About a year ago, before I had been properly introduced to Python, I was of the opinion that back-end website programming should be done in PHP, and that applications should be coded in C++. I hadn’t at this stage had any kind of Computing Science or programming tuition, nor had I attempted much more than ‘hobby’ programming. When I arrived at university to study Computer Science, I was told that Python was the language that we were going to be taught in. All I knew about Python was that it could be used for CGI programming, and that it had what I considered to be odd syntax. Anyhow, after it received the whole-hearted endorsement of my lecturers I decided that I wanted learn it properly and see what all the fuss was about. 10 months on I program almost exclusively in Python; using PHP, my former ‘main’ language, makes me feel awkward and limited. Here, I present the reasons why (at least for the jobs it is suited to) Python is now my language of choice.

Syntax

The ‘unconventional’ syntax was one of the main reasons I didn’t look at Python earlier. I was used to languages with C-style syntax (C, C++, PHP, Javascript, etc.). Now, I consider the syntax to be one of the things I regard most highly about Python. Readability is a big issue in computer programming, especially if you are releasing code into the Public domain. I have found Python code to be much more instantly understandable and readable than any other language I have used. The indentation-based code blocks ensure that programmers lay out their code in a readable fashion, and also looks cleaner than C-style languages, which are littered with braces.
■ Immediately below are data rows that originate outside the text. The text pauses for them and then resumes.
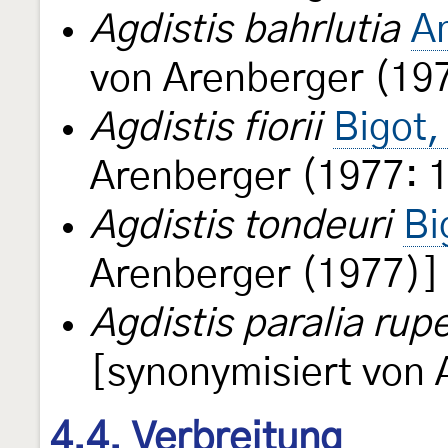
Agdistis bahrlutia
A
von Arenberger (19
Agdistis fiorii
Bigot,
Arenberger (1977: 
Agdistis tondeuri
Bi
Arenberger (1977)]
Agdistis paralia rupe
[synonymisiert von 
4.4. Verbreitung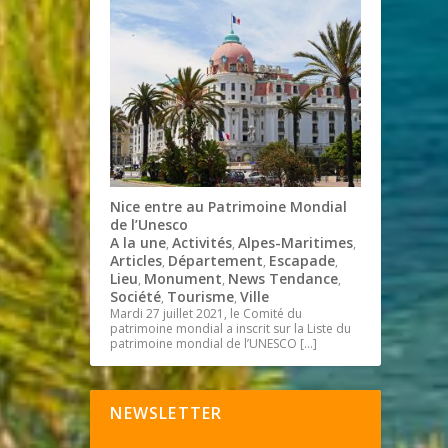
Nice entre au Patrimoine Mondial
de l’Unesco
A la une
Activités
Alpes-Maritimes
,
,
,
Articles
Département
Escapade
,
,
,
Lieu
Monument
News Tendance
,
,
,
Société
Tourisme
Ville
,
,
Mardi 27 juillet 2021, le Comité du
patrimoine mondial a inscrit sur la Liste du
patrimoine mondial de l’UNESCO
[…]
NEWSLETTER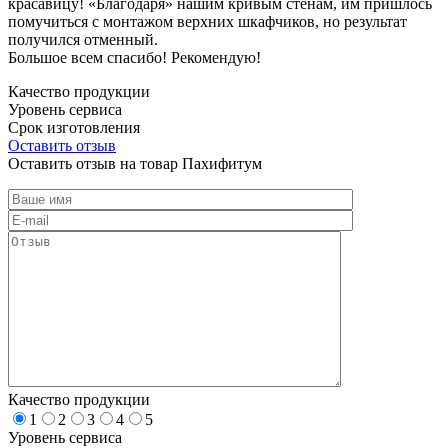
красавицу! «Благодаря» нашим кривым стенам, им пришлось
помучиться с монтажом верхних шкафчиков, но результат
получился отменный.
Большое всем спасибо! Рекомендую!
Качество продукции
Уровень сервиса
Срок изготовления
Оставить отзыв
Оставить отзыв на товар Пахифитум
Качество продукции
1
2
3
4
5
Уровень сервиса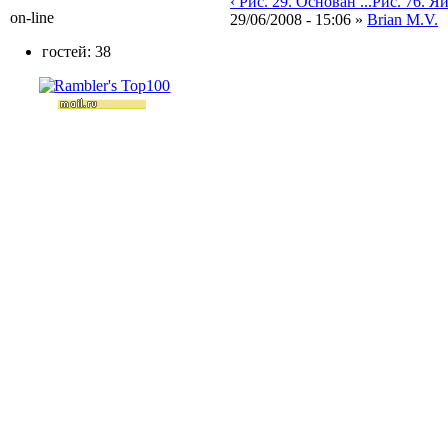
‹ Рис. 29. Основан ...
Рис. 76. Яи
on-line
29/06/2008 - 15:06 »
Brian M.V.
гостей: 38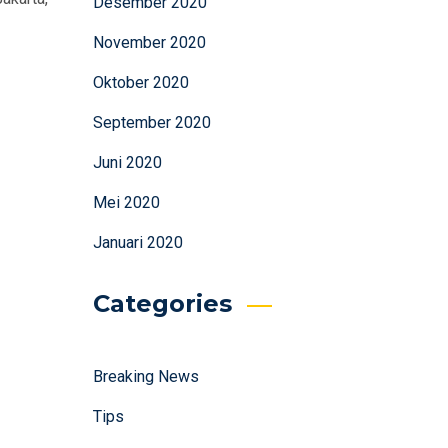
Desember 2020
November 2020
Oktober 2020
September 2020
Juni 2020
Mei 2020
Januari 2020
Categories
Breaking News
Tips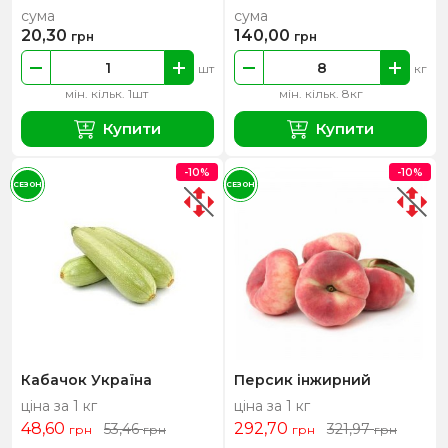
сума
сума
20,30
140,00
грн
грн
шт
кг
мін. кільк. 1шт
мін. кільк. 8кг
Купити
Купити
-10%
-10%
СЕЗОН
СЕЗОН
Кабачок Україна
Персик інжирний
ціна за 1 кг
ціна за 1 кг
48,60
292,70
53,46
321,97
грн
грн
грн
грн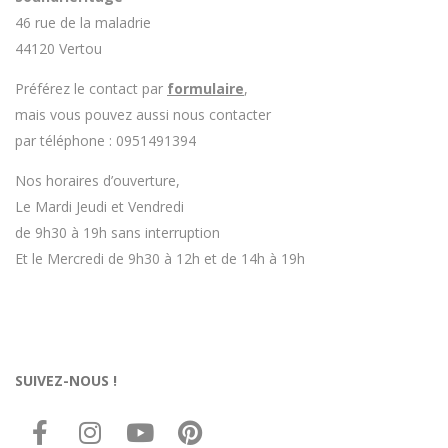
46 rue de la maladrie
44120 Vertou
Préférez le contact par
formulaire
,
mais vous pouvez aussi nous contacter
par téléphone : 0951491394
Nos horaires d’ouverture,
Le Mardi Jeudi et Vendredi
de 9h30 à 19h sans interruption
Et le Mercredi de 9h30 à 12h et de 14h à 19h
SUIVEZ-NOUS !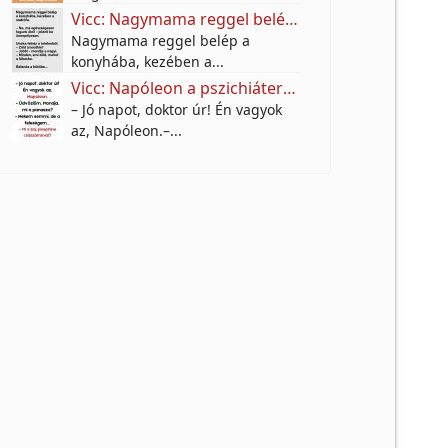
Vicc: Nagymama reggel belép a konyhába, kezében a sodrófa.
Nagymama reggel belép a
konyhába, kezében a...
Vicc: Napóleon a pszichiáternél
– Jó napot, doktor úr! Én vagyok
az, Napóleon.–...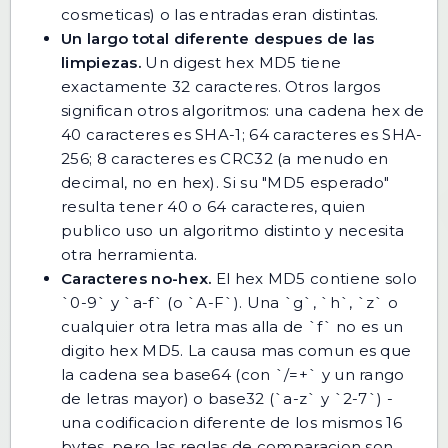
cosmeticas) o las entradas eran distintas.
Un largo total diferente despues de las
limpiezas.
Un digest hex MD5 tiene
exactamente 32 caracteres. Otros largos
significan otros algoritmos: una cadena hex de
40 caracteres es SHA-1; 64 caracteres es SHA-
256; 8 caracteres es CRC32 (a menudo en
decimal, no en hex). Si su "MD5 esperado"
resulta tener 40 o 64 caracteres, quien
publico uso un algoritmo distinto y necesita
otra herramienta.
Caracteres no-hex.
El hex MD5 contiene solo
`0-9` y `a-f` (o `A-F`). Una `g`, `h`, `z` o
cualquier otra letra mas alla de `f` no es un
digito hex MD5. La causa mas comun es que
la cadena sea base64 (con `/=+` y un rango
de letras mayor) o base32 (`a-z` y `2-7`) -
una codificacion diferente de los mismos 16
bytes, pero las reglas de comparacion son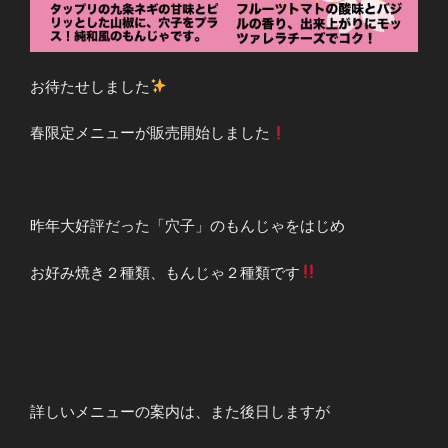
お待たせしました
春限定メニューが販売開始しました
昨年大好評だった「穴子」のもんじゃをはじめ
お好み焼き２種類、もんじゃ２種類です
詳しいメニューの案内は、また後日しますが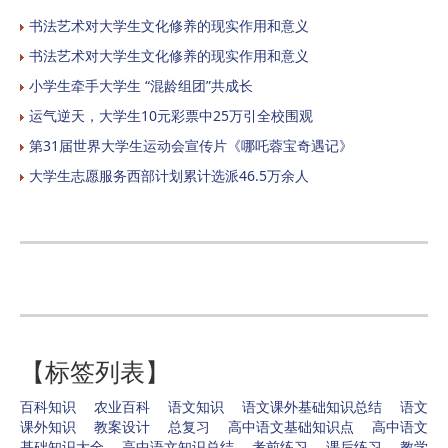
书法艺术对大学生文化修养的现实作用和意义
书法艺术对大学生文化修养的现实作用和意义
小学生牵手大学生 “混龄组团”共成长
运气逆天，大学生10元彩票中25万引全校围观
第31届世界大学生运动会宣传片《哪吒蓉宝奇遇记》
大学生志愿服务西部计划累计选派46.5万余人
【标签列表】
百科知识
农业百科
语文知识
语文课外基础知识总结
语文
课外知识
教案设计
总复习
高中语文基础知识点
高中语文
基础知识大全
高中语文知识总结
考前练习
课后练习
教学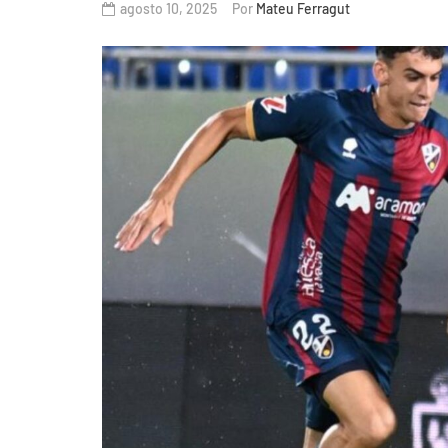
agosto 10, 2025
Por
Mateu Ferragut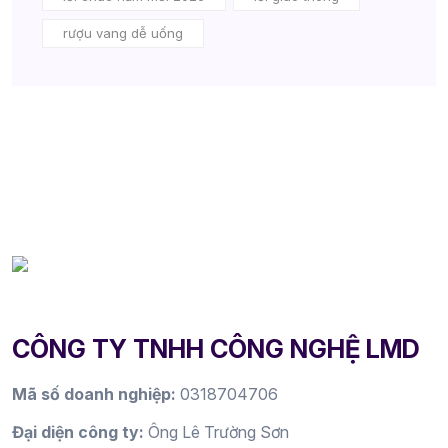
rượu vang dễ uống
CÔNG TY TNHH CÔNG NGHỆ LMD
Mã số doanh nghiệp:
0318704706
Đại diện công ty:
Ông Lê Trường Sơn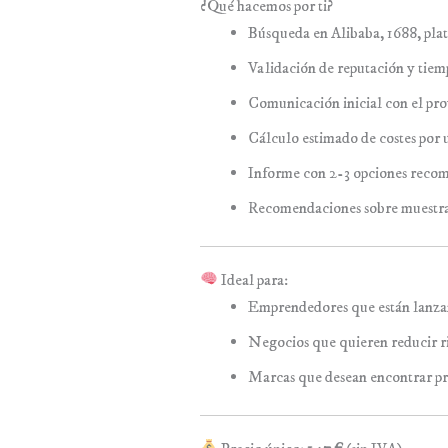
¿Qué hacemos por ti?
Búsqueda en Alibaba, 1688, plat
Validación de reputación y tiem
Comunicación inicial con el prov
Cálculo estimado de costes por
Informe con 2-3 opciones recom
Recomendaciones sobre muestras
Ideal para:
Emprendedores que están lanza
Negocios que quieren reducir ri
Marcas que desean encontrar pro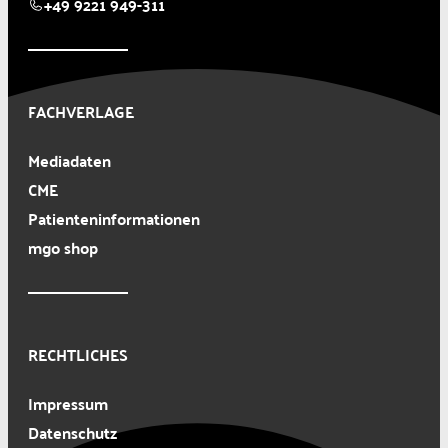
+49 9221 949-311
FACHVERLAGE
Mediadaten
CME
Patienteninformationen
mgo shop
RECHTLICHES
Impressum
Datenschutz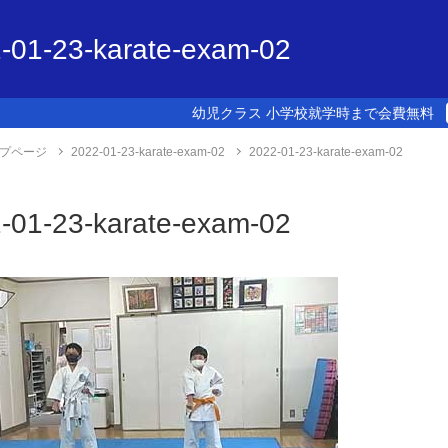
-01-23-karate-exam-02
幼児クラス 小学校就学時まで会費無料
プページ
2022-01-23-karate-exam-02
2022-01-23-karate-exam-02
-01-23-karate-exam-02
The syntax being so simple and so close to natural language makes Python easier to learn for beginners; it’s perfect for teaching the basics of programming to people who have never programmed before. Python still allows you to saturate your code with parentheses and cryptic variable names if that’s what you really like to do, but the basic syntax is much cleaner and certainly no less powerful than that of other languages. I also like Python’s multi-paradigm nature - it may be used as a simple imperative language, as an object-oriented language, or as a functional language.

Standard Library

Python’s ‘batteries included’ philosophy means that it has a rich and powerful standard library. Everything from regular expressions, to web protocol handling (httplib/smtplib etc.), to cryptographic hashing, to database connectivity is included. If something is missing, there will probably already be a third-party library available, which can be found with a simple Google search.

Speed

This may seem like an odd one - I’ve mentioned before that Python is not particularly fast and thus not necessarily suited to computationally expensive tasks; I stick by those claims. However, if you compare Python’s speed to other languages in the same class (‘scripting’ languages such as PHP, Perl, Ruby, etc.), it actually does pretty well. Benchmarks from the Computer Language Benchmark Game website show that Python (just vanilla CPython, not PyPy or CPython+Psyco etc.) generally performs better than PHP and Perl, and knocks Ruby out of the water. Admittedly Lua seems to be faster than Python, but that’s only really used for game scripting. On top of this, Psyco, the fantastic JIT compiler I’ve mentioned in previous posts, can allegedly speed up Python by as much as 100x! If this still isn’t quick enough, functions may be coded in C and compiled and imported as a module, which brings me on to my final topic:

Extensibility

As well as having fantastic standard library, Python is hugely extensible. Extension modules may easily be hand coded in C or C++ to eliminate bottlenecks, or bindings for entire C/C++ libraries can easily be created with SWIG or ctypes. A fantastic example of one such library is PyOpenGL, a Python wrapper around OpenGL, created using ctypes. It allows all the really hard work to be done in C and by the GPU, while allowing the flexibility of Python to used. Python may also be easily embedded in C and C++ applications and used as a scripting language (e.g. 3D software such as Maya).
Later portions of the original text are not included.